SOURCE INFORMATION below:

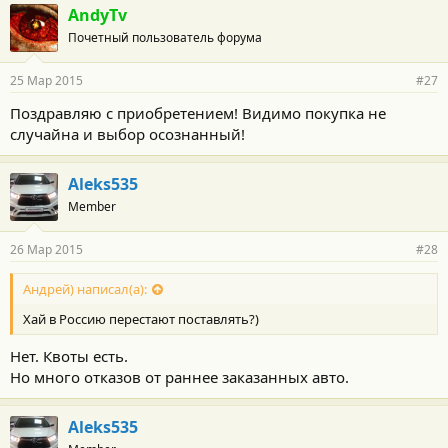
AndyTv
Почетный пользователь форума
25 Мар 2015
#27
Поздравляю с приобретением! Видимо покупка не
случайна и выбор осознанный!
Aleks535
Member
26 Мар 2015
#28
Андрей) написал(а):
Хай в Россию перестают поставлять?)
Нет. Квоты есть.
Но много отказов от раннее заказанных авто.
Aleks535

End of SOURCE INFORMATION.

TASK STATEMENT. In full and without changes, repeat the listing above, but not its pictures.

WRITTEN ANSWER.
AndyTv
Почетный пользователь форума
25 Мар 2015
#27
Поздравляю с приобретением! Видимо покупка не
случайна и выбор осознанный!
Aleks535
Member
26 Мар 2015
#28
Андрей) написал(а):
Хай в Россию перестают поставлять?)
Нет. Квоты есть.
Но много отказов от раннее заказанных авто.
Aleks535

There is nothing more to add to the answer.